CiNet B1F Seminar room
Affiliation of Shinsuke Suzuki
Division of the Humanities and Social Sciences, California Institute of Technology
JSPS Postdoctoral Fellow, Graduate School of Letters, HokkaidoUniversity
Consensus formation is a hallmark of human and animal societies and potentially offers various advantages (e.g. reduction of risk from predators, enhancement of decision accuracy etc). Yet, little is known about how human consensus arises from interactions among group members.

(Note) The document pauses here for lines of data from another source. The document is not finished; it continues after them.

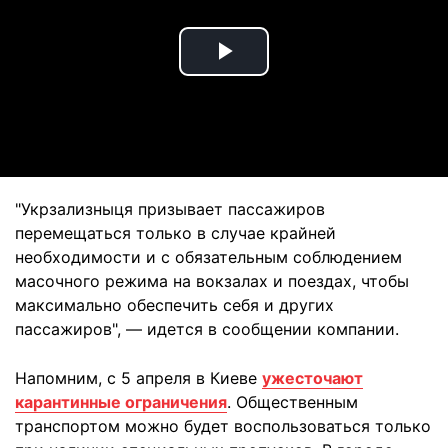
Play
Video
"Укрзализныця призывает пассажиров
перемещаться только в случае крайней
необходимости и с обязательным соблюдением
масочного режима на вокзалах и поездах, чтобы
максимально обеспечить себя и других
пассажиров", — идется в сообщении компании.
Напомним, с 5 апреля в Киеве
ужесточают
карантинные ограничения
. Общественным
транспортом можно будет воспользоваться только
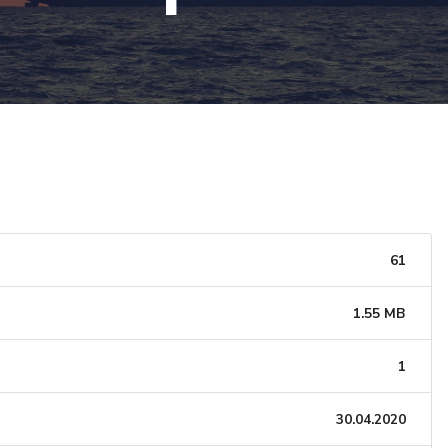
61
1.55 MB
1
30.04.2020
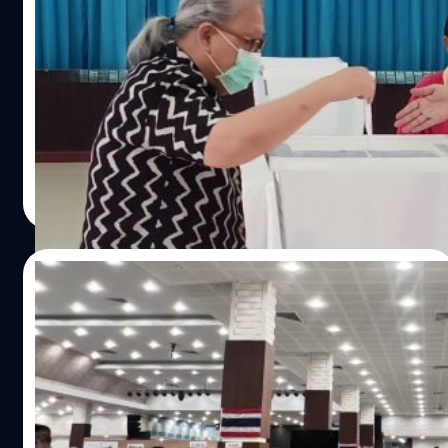
นอกเขต ทะลุ 2 ล้านคน
สำนักงานคณะกรรมการการเลือกตั้ง (กกต.) ได้สรุปรายงาน
จำนวนผู้มาใช้สิทธิเลือกตั้งล่วงหน้า เมื่อวันที่ 7 พฤษภาคม
2566 พบว่ามีจำนวนผู้มาใช้สิทธิเกิน 2 ล้านคน
วาณิชชา สายเสมา
| 1186 days ago
Read More
08/05/2023
รู้หรือไม่? กกต. ได้รับงบประมาณรวม 5,945
ล้านบาท เพื่อใช้จัดการเลือกตั้ง 2566
ครม. อนุมัติงบประมาณจำนวน 5,945 ล้านบาท ให้ กกต.
สำหรับใช้จ่ายในการควบคุมและจัดการเลือกตั้งสมาชิกสภาผู้
แทนราษฎร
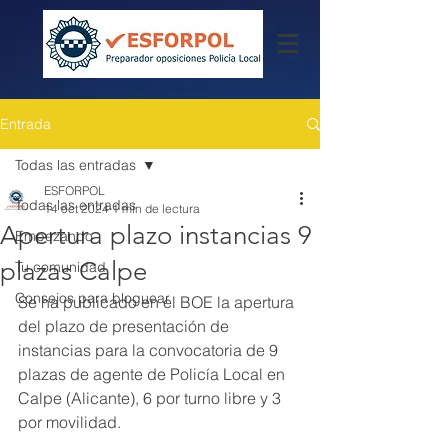
Entrada
Todas las entradas
ESFORPOL
Todas las entradas
14 oct 2024
1 min de lectura
Apertura plazo instancias 9
Empezando
plazas Calpe
Tu comunidad
Consejos para bloguear
Se ha publicado en el BOE la apertura 
del plazo de presentación de 
instancias para la convocatoria de 9 
plazas de agente de Policía Local en 
Calpe (Alicante), 6 por turno libre y 3 
por movilidad.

In the present study, we investigated dynamics of human consensus decision-making and the underlying neural mechanisms. We scanned 20 subjects using fMRI while they tried to reach consensus with the other group members. By model-based analyses on behavioral and fMRI data, we elucidated three key variables in human consensus decision making:
subjects' own preference represented in a core of valuation-related brain network, ventromedial prefrontal cortex; group members' previous choice encoded in so-called mentalizing-related regions, temporo-parietal junction and dorsomedial prefrontal cortex; and estimation of the others' tenaciousness/stubbornness processed in inferior parietal lobule. These findings suggest that an inference about others' hidden mental-traits (e.g., tenaciousness) plays an important role in human consensus formation, orchestrated with a valuation process and a simple response to the others' past action.